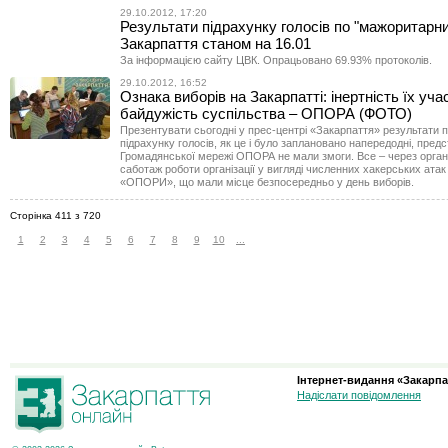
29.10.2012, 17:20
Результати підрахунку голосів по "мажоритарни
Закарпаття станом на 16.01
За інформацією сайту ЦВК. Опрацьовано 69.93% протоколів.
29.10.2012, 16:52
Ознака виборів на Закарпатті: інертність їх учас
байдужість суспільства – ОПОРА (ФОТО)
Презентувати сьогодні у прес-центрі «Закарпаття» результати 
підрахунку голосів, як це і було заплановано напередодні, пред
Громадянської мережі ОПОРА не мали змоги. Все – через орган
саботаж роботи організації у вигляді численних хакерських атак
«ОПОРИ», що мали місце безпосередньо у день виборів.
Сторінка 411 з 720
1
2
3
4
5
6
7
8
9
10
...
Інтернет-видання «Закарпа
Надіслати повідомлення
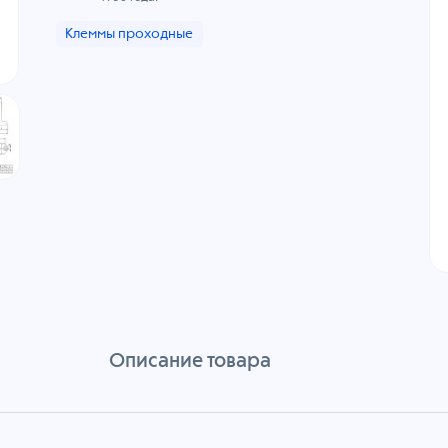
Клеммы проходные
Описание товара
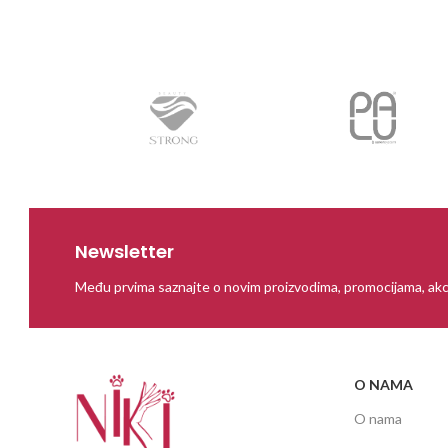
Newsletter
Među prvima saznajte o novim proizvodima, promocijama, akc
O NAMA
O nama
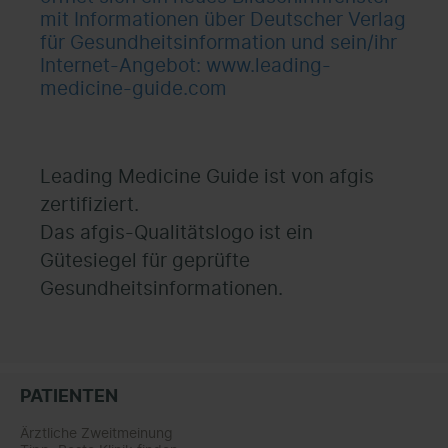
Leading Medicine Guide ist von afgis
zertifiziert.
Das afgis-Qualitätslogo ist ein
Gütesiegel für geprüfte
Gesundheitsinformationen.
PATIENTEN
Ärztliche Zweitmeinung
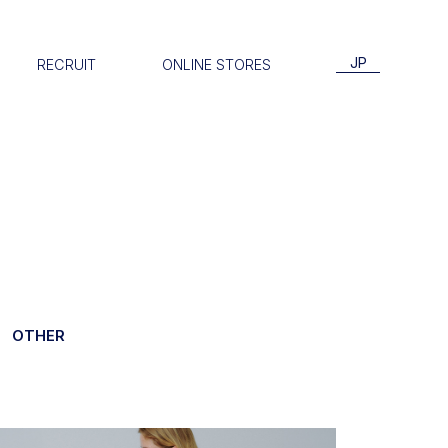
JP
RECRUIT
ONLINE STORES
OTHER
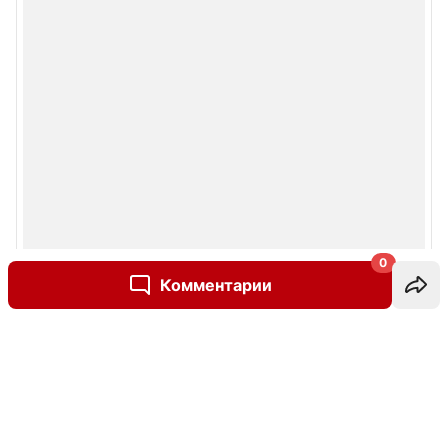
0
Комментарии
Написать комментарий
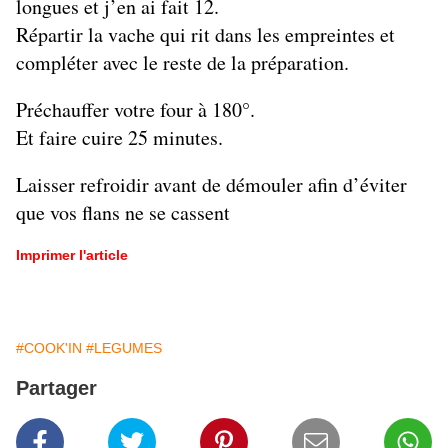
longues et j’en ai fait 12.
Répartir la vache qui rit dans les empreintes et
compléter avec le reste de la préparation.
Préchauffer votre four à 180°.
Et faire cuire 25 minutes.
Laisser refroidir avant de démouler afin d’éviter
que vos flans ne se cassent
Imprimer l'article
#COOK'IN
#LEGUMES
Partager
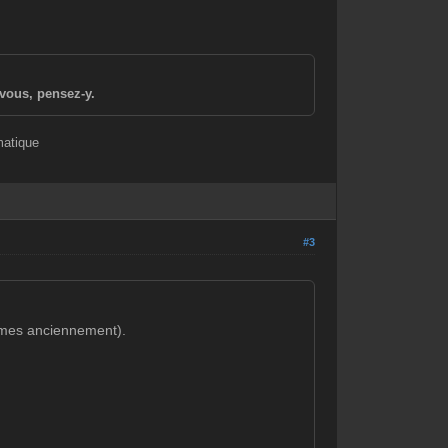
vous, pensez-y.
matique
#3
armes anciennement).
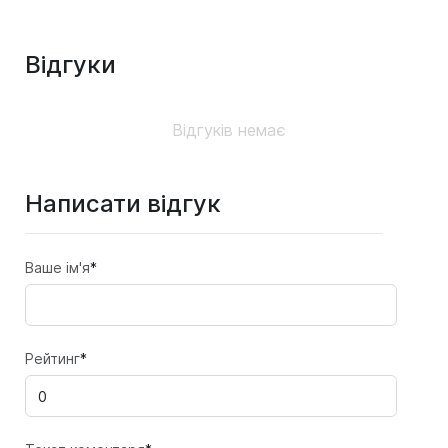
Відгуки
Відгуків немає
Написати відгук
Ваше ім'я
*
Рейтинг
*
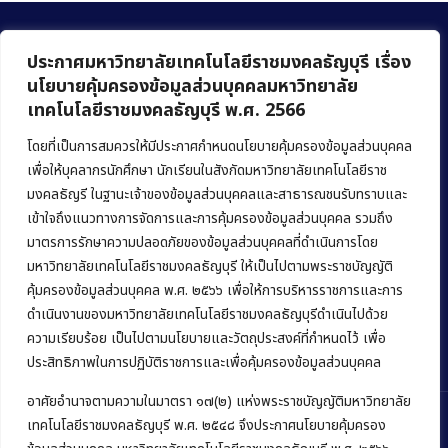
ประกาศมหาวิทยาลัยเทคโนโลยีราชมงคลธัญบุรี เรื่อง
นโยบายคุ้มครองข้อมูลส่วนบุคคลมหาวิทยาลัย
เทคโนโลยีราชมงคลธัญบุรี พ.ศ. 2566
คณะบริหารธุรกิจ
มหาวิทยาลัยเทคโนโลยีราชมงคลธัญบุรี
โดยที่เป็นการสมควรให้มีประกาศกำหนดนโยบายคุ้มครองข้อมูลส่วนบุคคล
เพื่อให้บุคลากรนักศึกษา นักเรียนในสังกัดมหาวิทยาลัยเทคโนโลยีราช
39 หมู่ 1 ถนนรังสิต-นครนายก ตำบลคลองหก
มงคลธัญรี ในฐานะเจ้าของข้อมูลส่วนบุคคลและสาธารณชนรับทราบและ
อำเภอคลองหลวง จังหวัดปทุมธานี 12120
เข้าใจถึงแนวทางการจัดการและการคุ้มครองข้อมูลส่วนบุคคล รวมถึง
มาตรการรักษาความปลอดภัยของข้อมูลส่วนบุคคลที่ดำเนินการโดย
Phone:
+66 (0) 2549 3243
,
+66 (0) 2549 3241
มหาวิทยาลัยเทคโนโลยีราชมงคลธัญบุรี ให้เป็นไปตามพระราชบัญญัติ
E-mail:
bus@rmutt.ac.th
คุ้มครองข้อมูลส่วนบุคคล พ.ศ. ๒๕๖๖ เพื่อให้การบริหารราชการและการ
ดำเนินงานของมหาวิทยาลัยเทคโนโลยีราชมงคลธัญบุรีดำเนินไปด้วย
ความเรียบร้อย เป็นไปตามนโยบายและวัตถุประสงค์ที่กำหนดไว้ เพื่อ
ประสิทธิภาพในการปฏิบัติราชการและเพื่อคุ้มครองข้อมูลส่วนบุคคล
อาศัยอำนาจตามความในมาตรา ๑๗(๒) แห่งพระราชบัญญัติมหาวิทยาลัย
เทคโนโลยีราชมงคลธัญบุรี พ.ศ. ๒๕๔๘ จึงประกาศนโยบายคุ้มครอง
* * * * * * *
Work item:
What lines of the material above hold the string "ทยาล"? Please copy them.

Response below:
ประกาศมหาวิทยาลัยเทคโนโลยีราชมงคลธัญบุรี เรื่อง
นโยบายคุ้มครองข้อมูลส่วนบุคคลมหาวิทยาลัย
มหาวิทยาลัยเทคโนโลยีราชมงคลธัญบุรี
เพื่อให้บุคลากรนักศึกษา นักเรียนในสังกัดมหาวิทยาลัยเทคโนโลยีราช
มหาวิทยาลัยเทคโนโลยีราชมงคลธัญบุรี ให้เป็นไปตามพระราชบัญญัติ
ดำเนินงานของมหาวิทยาลัยเทคโนโลยีราชมงคลธัญบุรีดำเนินไปด้วย
อาศัยอำนาจตามความในมาตรา ๑๗(๒) แห่งพระราชบัญญัติมหาวิทยาลัย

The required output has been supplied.